Competition and Data

Effective competition is necessary for privacy and innovation. Increasingly the digital economy is characterised by a few companies in dominant positions. These companies are able to impose terms and conditions onto users that exploit their data, and which are detrimental to users’ privacy.

 

What Is The Problem

In the digital economy there is a trend toward corporate concentration. This is true for platforms providing social media, search engines, smart phone operating systems, digital entertainment, or online retailers. Because of this concentration of power users are often left with no genuine choice, allowing for the exploitation of their data.

A vicious cycle is at play: because of their dominance, these companies collect and analyse vast amounts of data. The more data they collect, the better they become at profiling individuals and offering these profiles to advertisers, political parties, and others, as well as using those profiles to improve the attractiveness of their own services. And the more people are drawn into these services, the less any individual user has the power to opt out of the corporate data exploitation model because no equivalent service exists.

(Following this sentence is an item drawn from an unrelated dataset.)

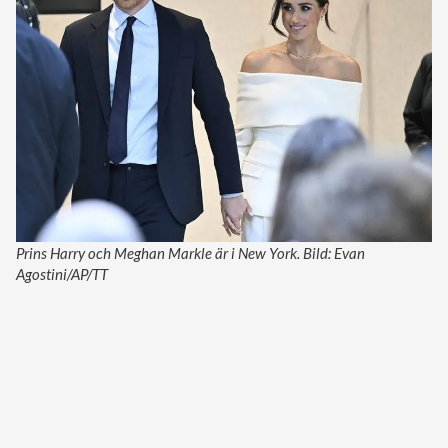
Prins Harry och Meghan Markle är i New York. Bild: Evan
Agostini/AP/TT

When assessing market power, competition authorities have tended to focus on price and outputs. This narrow approach gives little to no consideration to other factors, such as consumer welfare, quality, innovation, and privacy; and the interaction between the different relevant markets at play.

What Is The Solution

  • Assessing companies’ powers in relation to personal data, focusing not only on price, but on quality of service, innovation, and privacy.
  • Heightening control over mergers and acquisitions initiated by big companies, including by assessing impacts on data.
  • Creating the conditions for genuine competition on privacy, where companies compete to provide the most privacy friendly services.
  • Addressing the harm that derives from lack of competition, including by adopting analyses of market powers that take into account societal concerns as well as economic aspects.
  • Coordinating enforcement across antitrust authorities and other regulatory bodies, such as data protection authorities, to avoid loopholes, and a ‘race to the bottom’.
  • Empowering human rights and consumer organisations to question market dominance which negatively affect individuals’ rights.

What PI Is Doing

Effective competition makes sure that companies have an incentive to invest, innovate, keep up with their rivals, and to come up with new and better products for consumers.

Where people have complete and meaningful information about the data practices of their providers, and those practices factor into competition assessments, companies can contribute to job creation and economic growth while allowing consumers to enjoy the benefits of a market economy that serves them instead of facilitating the abuse and exploitation of their data.

PI advocates for meaningful control of the data exploitation industry, explores policy solutions that put people in control of their personal data, and intervenes in discussions on reform of antitrust law and regulation.